All terms
Architecture
Transformer
Also known as: Transformer architecture, Transformer network
The neural network architecture behind every modern LLM. Introduced in 2017, it processes sequences using self-attention instead of recurrence.
What it means
The Transformer is the architecture that runs the entire LLM era. GPT, Claude, Gemini, Llama, DeepSeek, Mistral — all of them are Transformers under the hood. It was introduced in the 2017 paper "Attention Is All You Need" by Vaswani et al. at Google, and the title was the actual thesis: you don't need recurrence or convolutions, just attention.
The core trick is self-attention. For each token in the input, the model computes how much it should "look at" every other token, then mixes their representations weighted by those scores. This happens in parallel for the whole sequence at every layer, which is why Transformers train so much faster than the RNNs and LSTMs they replaced — RNNs process tokens one at a time, Transformers eat the whole sequence at once on a GPU.
A modern Transformer is just this same block — attention, then a feed-forward network, with residual connections and layer norm — stacked dozens to hundreds of times. GPT-3 had 96 layers. Frontier models in 2026 have hundreds. Bigger model = more layers, wider hidden dimensions, more attention heads. The architecture itself has barely changed since 2017; what changed is scale, training data, and tweaks like RoPE positional encoding, RMSNorm, and grouped-query attention.
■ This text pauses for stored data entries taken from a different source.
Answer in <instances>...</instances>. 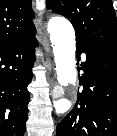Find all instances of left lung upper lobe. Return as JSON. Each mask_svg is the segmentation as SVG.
Masks as SVG:
<instances>
[{
    "label": "left lung upper lobe",
    "instance_id": "1",
    "mask_svg": "<svg viewBox=\"0 0 117 136\" xmlns=\"http://www.w3.org/2000/svg\"><path fill=\"white\" fill-rule=\"evenodd\" d=\"M47 8L72 23L76 43L117 53V20L111 0H47Z\"/></svg>",
    "mask_w": 117,
    "mask_h": 136
}]
</instances>
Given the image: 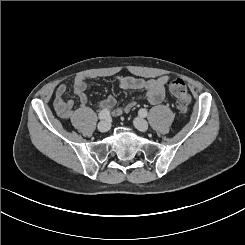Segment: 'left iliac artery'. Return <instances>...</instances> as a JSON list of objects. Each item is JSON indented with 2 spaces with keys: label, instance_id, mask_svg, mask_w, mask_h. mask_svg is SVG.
I'll return each instance as SVG.
<instances>
[{
  "label": "left iliac artery",
  "instance_id": "left-iliac-artery-1",
  "mask_svg": "<svg viewBox=\"0 0 245 245\" xmlns=\"http://www.w3.org/2000/svg\"><path fill=\"white\" fill-rule=\"evenodd\" d=\"M139 115L143 116V117H146L147 116V110L146 109H140L139 110Z\"/></svg>",
  "mask_w": 245,
  "mask_h": 245
}]
</instances>
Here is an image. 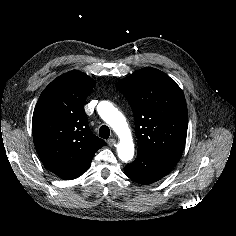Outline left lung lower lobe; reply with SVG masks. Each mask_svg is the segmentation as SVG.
Instances as JSON below:
<instances>
[{
    "label": "left lung lower lobe",
    "instance_id": "left-lung-lower-lobe-1",
    "mask_svg": "<svg viewBox=\"0 0 236 236\" xmlns=\"http://www.w3.org/2000/svg\"><path fill=\"white\" fill-rule=\"evenodd\" d=\"M176 163L161 156L137 151V158L125 166V173L135 182L148 185L166 176Z\"/></svg>",
    "mask_w": 236,
    "mask_h": 236
}]
</instances>
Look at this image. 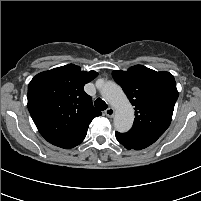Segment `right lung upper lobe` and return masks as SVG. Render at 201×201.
<instances>
[{"mask_svg":"<svg viewBox=\"0 0 201 201\" xmlns=\"http://www.w3.org/2000/svg\"><path fill=\"white\" fill-rule=\"evenodd\" d=\"M98 75L68 64L37 74L28 86V110L40 134L63 146L82 141L91 121L101 115L84 85Z\"/></svg>","mask_w":201,"mask_h":201,"instance_id":"obj_1","label":"right lung upper lobe"}]
</instances>
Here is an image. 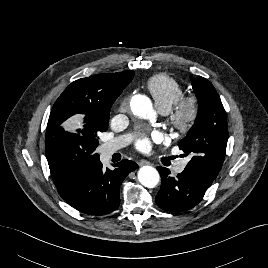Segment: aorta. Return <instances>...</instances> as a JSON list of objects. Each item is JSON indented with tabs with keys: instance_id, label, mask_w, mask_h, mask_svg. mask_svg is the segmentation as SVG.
Listing matches in <instances>:
<instances>
[{
	"instance_id": "aorta-1",
	"label": "aorta",
	"mask_w": 268,
	"mask_h": 268,
	"mask_svg": "<svg viewBox=\"0 0 268 268\" xmlns=\"http://www.w3.org/2000/svg\"><path fill=\"white\" fill-rule=\"evenodd\" d=\"M130 107L133 114L140 118L154 120L156 113L152 103L145 95H135L132 97ZM139 182L148 188H154L160 181L158 171L152 166H143L138 171Z\"/></svg>"
}]
</instances>
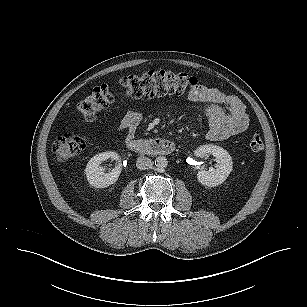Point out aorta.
I'll use <instances>...</instances> for the list:
<instances>
[{
	"mask_svg": "<svg viewBox=\"0 0 307 307\" xmlns=\"http://www.w3.org/2000/svg\"><path fill=\"white\" fill-rule=\"evenodd\" d=\"M168 161L164 156H159L155 159V166L159 169L167 167Z\"/></svg>",
	"mask_w": 307,
	"mask_h": 307,
	"instance_id": "762f6f07",
	"label": "aorta"
}]
</instances>
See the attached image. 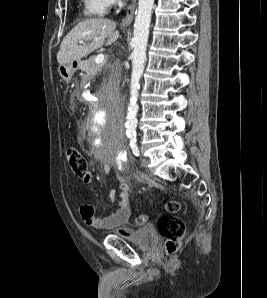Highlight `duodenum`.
Segmentation results:
<instances>
[{
    "label": "duodenum",
    "mask_w": 267,
    "mask_h": 298,
    "mask_svg": "<svg viewBox=\"0 0 267 298\" xmlns=\"http://www.w3.org/2000/svg\"><path fill=\"white\" fill-rule=\"evenodd\" d=\"M92 97L91 104H87L88 115H97L98 107L96 105H100V100H97L99 94L93 93Z\"/></svg>",
    "instance_id": "410a0bca"
}]
</instances>
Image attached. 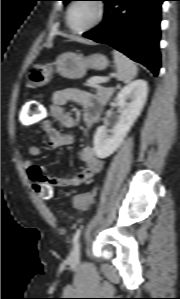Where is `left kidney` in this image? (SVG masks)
I'll list each match as a JSON object with an SVG mask.
<instances>
[{"label":"left kidney","instance_id":"5707ae66","mask_svg":"<svg viewBox=\"0 0 180 299\" xmlns=\"http://www.w3.org/2000/svg\"><path fill=\"white\" fill-rule=\"evenodd\" d=\"M148 94L144 80H136L124 87L115 101L120 112L116 125L110 131L100 126L94 135V151L98 158L104 159L113 154L140 115ZM108 132L111 134L108 135Z\"/></svg>","mask_w":180,"mask_h":299}]
</instances>
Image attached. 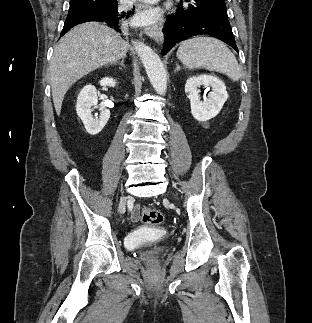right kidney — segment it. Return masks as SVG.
Returning <instances> with one entry per match:
<instances>
[{
  "label": "right kidney",
  "mask_w": 312,
  "mask_h": 323,
  "mask_svg": "<svg viewBox=\"0 0 312 323\" xmlns=\"http://www.w3.org/2000/svg\"><path fill=\"white\" fill-rule=\"evenodd\" d=\"M115 84L116 82L113 78H102L100 80V86L114 88ZM97 104V90L95 86H84L80 94H78L76 112L77 116L81 118L86 132L91 134V136L99 134L110 118V112L106 108H100V116L98 118L93 116L92 112H94V108H98Z\"/></svg>",
  "instance_id": "1"
}]
</instances>
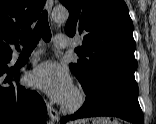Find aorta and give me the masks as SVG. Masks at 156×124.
I'll return each instance as SVG.
<instances>
[{"label": "aorta", "instance_id": "762f6f07", "mask_svg": "<svg viewBox=\"0 0 156 124\" xmlns=\"http://www.w3.org/2000/svg\"><path fill=\"white\" fill-rule=\"evenodd\" d=\"M68 16H69L68 10L63 7L54 8L52 11V18L57 23L66 22L68 19ZM49 124H53V123L49 122Z\"/></svg>", "mask_w": 156, "mask_h": 124}]
</instances>
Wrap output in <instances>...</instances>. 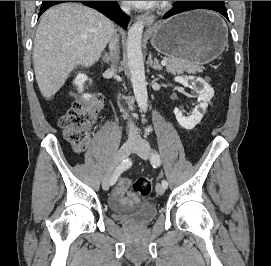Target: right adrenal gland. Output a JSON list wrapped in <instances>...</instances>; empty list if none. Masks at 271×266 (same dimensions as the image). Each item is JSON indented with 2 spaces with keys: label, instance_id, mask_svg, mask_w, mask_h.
<instances>
[{
  "label": "right adrenal gland",
  "instance_id": "1",
  "mask_svg": "<svg viewBox=\"0 0 271 266\" xmlns=\"http://www.w3.org/2000/svg\"><path fill=\"white\" fill-rule=\"evenodd\" d=\"M103 61H104L105 63H109V62H110V57L108 56L107 53H105V55H104V57H103Z\"/></svg>",
  "mask_w": 271,
  "mask_h": 266
}]
</instances>
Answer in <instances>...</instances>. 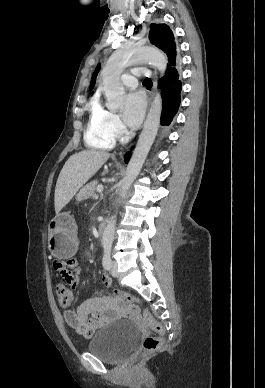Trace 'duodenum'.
<instances>
[{
	"instance_id": "410a0bca",
	"label": "duodenum",
	"mask_w": 265,
	"mask_h": 388,
	"mask_svg": "<svg viewBox=\"0 0 265 388\" xmlns=\"http://www.w3.org/2000/svg\"><path fill=\"white\" fill-rule=\"evenodd\" d=\"M107 227V221L102 220L98 226V232L100 235H103Z\"/></svg>"
}]
</instances>
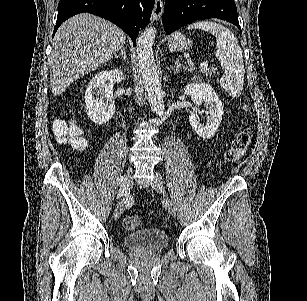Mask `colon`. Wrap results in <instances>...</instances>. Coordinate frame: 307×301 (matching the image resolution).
I'll use <instances>...</instances> for the list:
<instances>
[{
    "mask_svg": "<svg viewBox=\"0 0 307 301\" xmlns=\"http://www.w3.org/2000/svg\"><path fill=\"white\" fill-rule=\"evenodd\" d=\"M54 133L60 143H68L75 148H83L87 141L83 136L82 130L71 122L56 120L53 125ZM251 143V136L248 132H241L231 143L225 153V160L228 163L238 161L248 150ZM144 219L137 215H129L124 220L127 230L133 231L141 228Z\"/></svg>",
    "mask_w": 307,
    "mask_h": 301,
    "instance_id": "5ec220e1",
    "label": "colon"
}]
</instances>
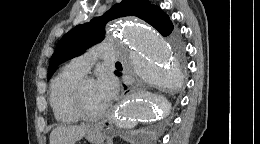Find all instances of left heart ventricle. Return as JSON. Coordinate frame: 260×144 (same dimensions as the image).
<instances>
[{"label": "left heart ventricle", "instance_id": "obj_1", "mask_svg": "<svg viewBox=\"0 0 260 144\" xmlns=\"http://www.w3.org/2000/svg\"><path fill=\"white\" fill-rule=\"evenodd\" d=\"M81 103L89 114L98 113L106 107L107 104L101 96L97 82L89 83L84 87Z\"/></svg>", "mask_w": 260, "mask_h": 144}]
</instances>
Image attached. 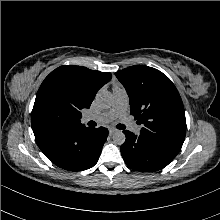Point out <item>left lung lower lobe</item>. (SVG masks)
Returning <instances> with one entry per match:
<instances>
[{
  "instance_id": "left-lung-lower-lobe-1",
  "label": "left lung lower lobe",
  "mask_w": 220,
  "mask_h": 220,
  "mask_svg": "<svg viewBox=\"0 0 220 220\" xmlns=\"http://www.w3.org/2000/svg\"><path fill=\"white\" fill-rule=\"evenodd\" d=\"M125 142L121 145V154L125 163L137 171H158L166 167L178 153L162 146L142 135L125 130Z\"/></svg>"
}]
</instances>
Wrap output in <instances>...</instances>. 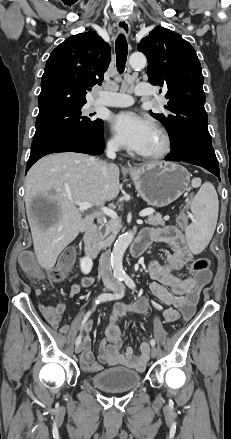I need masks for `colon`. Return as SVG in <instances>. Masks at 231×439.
Returning <instances> with one entry per match:
<instances>
[{
  "label": "colon",
  "mask_w": 231,
  "mask_h": 439,
  "mask_svg": "<svg viewBox=\"0 0 231 439\" xmlns=\"http://www.w3.org/2000/svg\"><path fill=\"white\" fill-rule=\"evenodd\" d=\"M189 222L188 215L186 213H181L177 218V224L180 228L184 229L187 227ZM75 261V250L73 248H66L57 263L49 272V278L53 282L63 281L74 265ZM20 266L24 272L33 278H40L41 271L37 266L34 256L30 252H23L19 258ZM191 271L193 273V279L197 284L194 287H190L187 291V297L183 299V302L179 304V315L181 320L185 323L194 320L197 302L199 301V296L205 291L207 285H211L212 282V271L210 270V260L201 257L196 259L192 266ZM42 318L44 320H51L55 317L54 307L43 306ZM125 312V307L122 305H117L113 317L119 319Z\"/></svg>",
  "instance_id": "1"
}]
</instances>
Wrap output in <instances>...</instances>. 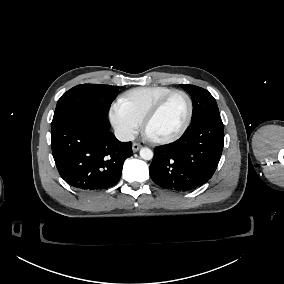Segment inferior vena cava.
Masks as SVG:
<instances>
[{"mask_svg": "<svg viewBox=\"0 0 284 284\" xmlns=\"http://www.w3.org/2000/svg\"><path fill=\"white\" fill-rule=\"evenodd\" d=\"M115 136L119 141L122 142L133 141L135 139V136L132 132L122 128L115 130Z\"/></svg>", "mask_w": 284, "mask_h": 284, "instance_id": "inferior-vena-cava-1", "label": "inferior vena cava"}]
</instances>
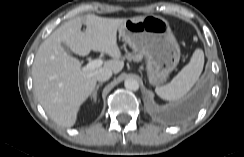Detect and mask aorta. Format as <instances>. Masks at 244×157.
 <instances>
[{"label": "aorta", "instance_id": "762f6f07", "mask_svg": "<svg viewBox=\"0 0 244 157\" xmlns=\"http://www.w3.org/2000/svg\"><path fill=\"white\" fill-rule=\"evenodd\" d=\"M124 86L128 90L137 91L139 89V82L135 78H127L124 81Z\"/></svg>", "mask_w": 244, "mask_h": 157}]
</instances>
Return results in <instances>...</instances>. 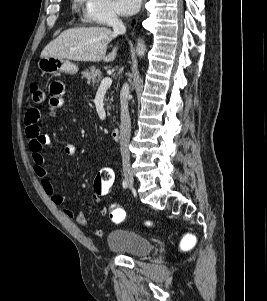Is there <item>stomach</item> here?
I'll return each instance as SVG.
<instances>
[{"label": "stomach", "instance_id": "obj_1", "mask_svg": "<svg viewBox=\"0 0 267 301\" xmlns=\"http://www.w3.org/2000/svg\"><path fill=\"white\" fill-rule=\"evenodd\" d=\"M38 68L43 73H66L74 75L78 72V66L71 61L62 58L44 57L38 61Z\"/></svg>", "mask_w": 267, "mask_h": 301}]
</instances>
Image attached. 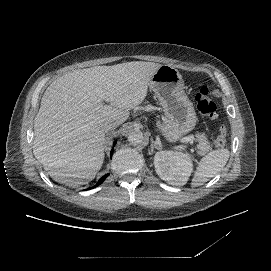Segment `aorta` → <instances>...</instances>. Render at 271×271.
Returning a JSON list of instances; mask_svg holds the SVG:
<instances>
[{
  "mask_svg": "<svg viewBox=\"0 0 271 271\" xmlns=\"http://www.w3.org/2000/svg\"><path fill=\"white\" fill-rule=\"evenodd\" d=\"M144 136L143 133L138 130V131H132L129 133L128 135V141L131 145H138L141 144L143 142Z\"/></svg>",
  "mask_w": 271,
  "mask_h": 271,
  "instance_id": "762f6f07",
  "label": "aorta"
}]
</instances>
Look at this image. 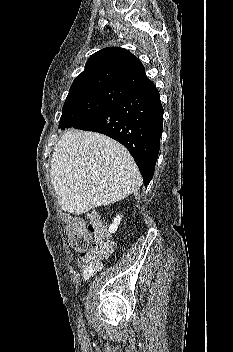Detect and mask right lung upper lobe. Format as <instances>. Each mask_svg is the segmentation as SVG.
I'll return each mask as SVG.
<instances>
[{"instance_id": "right-lung-upper-lobe-1", "label": "right lung upper lobe", "mask_w": 233, "mask_h": 352, "mask_svg": "<svg viewBox=\"0 0 233 352\" xmlns=\"http://www.w3.org/2000/svg\"><path fill=\"white\" fill-rule=\"evenodd\" d=\"M106 84L130 87L138 92L154 83L146 77L143 64L131 52L120 47H107L89 57L70 91Z\"/></svg>"}]
</instances>
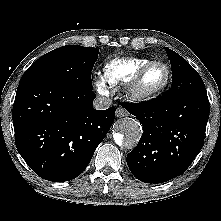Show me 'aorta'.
<instances>
[{
  "label": "aorta",
  "mask_w": 221,
  "mask_h": 221,
  "mask_svg": "<svg viewBox=\"0 0 221 221\" xmlns=\"http://www.w3.org/2000/svg\"><path fill=\"white\" fill-rule=\"evenodd\" d=\"M142 132L139 121L126 117L117 121L113 138L117 145L126 149H134L142 136Z\"/></svg>",
  "instance_id": "762f6f07"
}]
</instances>
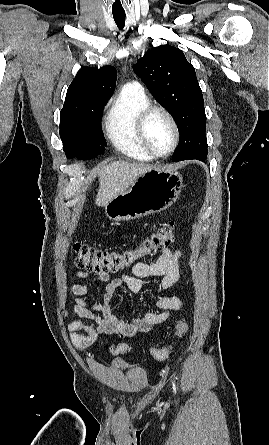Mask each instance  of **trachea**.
Listing matches in <instances>:
<instances>
[{"label": "trachea", "instance_id": "1", "mask_svg": "<svg viewBox=\"0 0 269 445\" xmlns=\"http://www.w3.org/2000/svg\"><path fill=\"white\" fill-rule=\"evenodd\" d=\"M113 18H114V21H115L117 27L120 30H122L124 28V26H125V18H126V16L125 15H115V16L113 15Z\"/></svg>", "mask_w": 269, "mask_h": 445}]
</instances>
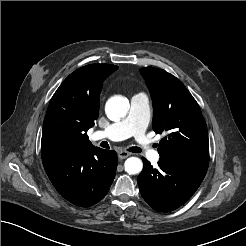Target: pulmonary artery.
<instances>
[{
  "mask_svg": "<svg viewBox=\"0 0 246 246\" xmlns=\"http://www.w3.org/2000/svg\"><path fill=\"white\" fill-rule=\"evenodd\" d=\"M151 119V107L145 93L135 94L131 98L128 115L119 122L111 124L105 130L93 134V139L121 141L134 137L145 156L152 162L159 160V154L151 147L145 132Z\"/></svg>",
  "mask_w": 246,
  "mask_h": 246,
  "instance_id": "pulmonary-artery-1",
  "label": "pulmonary artery"
}]
</instances>
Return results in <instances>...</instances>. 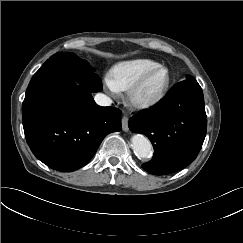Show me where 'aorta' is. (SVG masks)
<instances>
[{"mask_svg": "<svg viewBox=\"0 0 243 243\" xmlns=\"http://www.w3.org/2000/svg\"><path fill=\"white\" fill-rule=\"evenodd\" d=\"M132 149L139 158L146 159L152 154V145L150 141L143 135H134L131 139Z\"/></svg>", "mask_w": 243, "mask_h": 243, "instance_id": "obj_1", "label": "aorta"}]
</instances>
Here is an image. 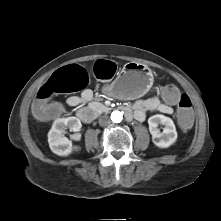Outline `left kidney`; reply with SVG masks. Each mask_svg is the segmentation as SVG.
Masks as SVG:
<instances>
[{
	"mask_svg": "<svg viewBox=\"0 0 221 221\" xmlns=\"http://www.w3.org/2000/svg\"><path fill=\"white\" fill-rule=\"evenodd\" d=\"M149 131L152 135L153 143L159 148H168L177 140V132L171 118L161 114L151 116L148 119ZM161 124L164 126L163 132L157 128Z\"/></svg>",
	"mask_w": 221,
	"mask_h": 221,
	"instance_id": "left-kidney-1",
	"label": "left kidney"
}]
</instances>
Transformers replaced RNNs because they parallelize, scale gracefully to billions of parameters, and capture long-range dependencies cleanly through attention rather than squeezing everything through a single hidden state.
Example
GPT-4, Claude 4.7, Gemini 2.5, Llama 4, and DeepSeek-V3 are all Transformers. The differences are in scale, training, and routing — not the fundamental architecture.
Why it matters
Understanding that almost every model you interact with is the same basic architecture, just scaled differently, demystifies a lot of AI hype. Progress since 2020 has come mostly from more data, more compute, and better training — not from a new architecture replacing the Transformer.